The apparent disadvantage of the MAT approach is the constant window size in each run. Up-regulated fragments that are much shorter than the window size may be overlooked, because the calculation involves summation over the entire window. The low signals in the vicinity of the short up-regulated fragment will reduce the score that is assigned to the window below the detection threshold. On the other hand, long fragments that are only moderately enriched might be overlooked, too, because windows that cover only part of the long fragment would be assigned low scores that are below the detection threshold. Thus, application of the MAT algorithm using all possible window sizes is needed to identify all enriched fragments and their precise margins. However, this would account for n2 operations, which is a huge number, taking into account that n is about a million Affymetrix probes, for example, for the Arabidopsis chromosome 1 of 30,000,000 bp length.

2. Chromosomal Map of Tiling Array Hybridizations: The TileMap Algorithm.
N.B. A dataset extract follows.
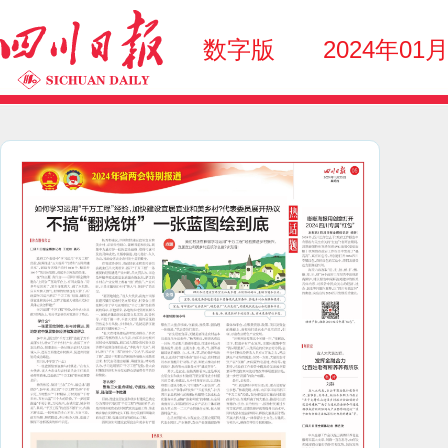
数字版
2024年01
The chromosomal map of tiling array hybridizations (TileMap algorithm) (8) applies a hidden Markov model (HMM) to detect significantly enriched fragments. Each probe could be in a “target” or “zero” state. The HMM procedure with t test-transformed probe signals is used to infer the hidden probe states, and regions of interest are selected based on the posterior probability for a probe to be in the target state. The HMM transition probability remaining in the target state is high only for the genome neighboring probes. Thus, the rate of detection of long regions that are only moderately enriched is low. Relatively short and moderately enriched fragments could be missed by TileMap as well, because of the sparse distribution of higher signals inside these fragments.
In the second working mode, TileMap utilizes the moving average method, instead of HMM, for combining neighboring probes. The final summary statistics for each probe is calculated as the average over a window with the probe in the window center. The method results are sensitive to the window-size choice. Thus, one should use shorter windows for smaller expected fragments and longer windows for larger fragments. As in MAT, the constant sliding window size is disadvantageous.

3. Rank Statistics-Based Enrichment-Site Prediction: The TAS Algorithm.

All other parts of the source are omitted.